I will try to explain journaling as I see it. I probably will not give the process completely right, but you will have a better idea of how journaling works.
Let us say I want to write some new data to the journal file system. The steps would be something like the following.
- The operating system writes a new entry to the journal. This entry
states the I want to write the new data. The operating system also
includes what every information would be needed to undo the
- The operating system marks in the journal that it finished making
the journal entry.
- The operating system now goes through the process of writing the new
data to the drive.
- The operating system marks in the journal that it has
completed the task stated in the journal entry. The space used in
the journal by this entry can now be reused.
If the system crashes during these steps, then the following happens during restart of he computer.
If the computer never completed step 2, then the journal entry can me marked completed so the space can be reused. In other words, the task of writing the data was never started, so the journal entry can be ignored.

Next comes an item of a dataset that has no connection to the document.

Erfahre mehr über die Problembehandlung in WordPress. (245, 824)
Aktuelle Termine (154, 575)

If the computer completed step 2, but not step 4, then the information stored in the journal entry is used to return the file system to the state before the journal entry was made. After this is completed, the journal entry can be marked as completed so the space can be reused.
So journaling is a temporary operation that helps prevent the corruption of a file system. This slows down access to the drive, usually this cost is outweighed by the benefit of the protection.
Time machine backups are a permanent backup of changes made to your drive. You can use the backup to restore parts or all of your file system to a previous state.